Bring together all lines from the listing below that contain the string "اسناد".
BEGIN DATA SECTION
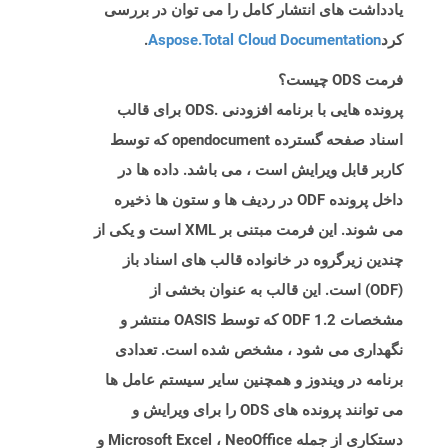
یادداشت های انتشار کامل را می توان در بررسی
کرد
Aspose.Total Cloud Documentation
.
فرمت ODS چیست؟
پرونده هایی با برنامه افزودنی .ODS برای قالب
اسناد صفحه گسترده opendocument که توسط
کاربر قابل ویرایش است ، می باشد. داده ها در
داخل پرونده ODF در ردیف ها و ستون ها ذخیره
می شوند. این فرمت مبتنی بر XML است و یکی از
چندین زیرگروه در خانواده قالب های اسناد باز
(ODF) است. این قالب به عنوان بخشی از
مشخصات ODF 1.2 که توسط OASIS منتشر و
نگهداری می شود ، مشخص شده است. تعدادی
برنامه در ویندوز و همچنین سایر سیستم عامل ها
می توانند پرونده های ODS را برای ویرایش و
دستکاری از جمله Microsoft Excel ، NeoOffice و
END DATA SECTION
= WRITTEN ANSWER =
اسناد صفحه گسترده opendocument که توسط
چندین زیرگروه در خانواده قالب های اسناد باز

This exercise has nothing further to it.